Absentee-Run Collision Repair Center
SMB Acquisition — Automotive Services · Suffolk County, NY · Lease to 2040
A $2M-revenue collision and mechanical repair shop on Long Island's North Shore, running absentee with twelve employees. $1,395,000 asking price against $500,000 SDE — a 2.79x multiple. Renovated from the ground up in May 2025. Lease runs to 2040. Seller carries $250,000 at 8%.

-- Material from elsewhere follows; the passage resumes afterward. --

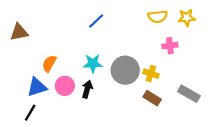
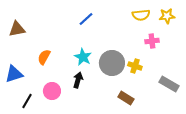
cyan star: (93, 64) -> (83, 57), turned 30
pink circle: (65, 86) -> (52, 91), moved
blue triangle: (37, 87) -> (14, 74), moved
brown rectangle: (152, 98) -> (126, 98), moved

| 68 / 100 | BreakdownStructure: Limited · Operator: Limited · Market: Moderate |
| Pillar | Score | Max |
|---|---|---|
| Deal Structure | 27 | 40 |
| Operator Track Record | 22 | 35 |
| Market Conditions | 19 | 25 |
| Total | 68 | 100 |
68 / 100 — On the Docket. This is the highest-scored deal in Docket No. 010, in a fortnight where nothing reached 70 and sixteen of twenty-eight sourced deals were excluded before scoring at all. It leads not because it is exceptional but because it is clean where it counts — the structural terms that usually sink an SMB acquisition are, here, disclosed and favorable. What holds it at 68 is a single undisclosed concentration a buyer must resolve before anything else, and a thin verification surface that no amount of good structure compensates for.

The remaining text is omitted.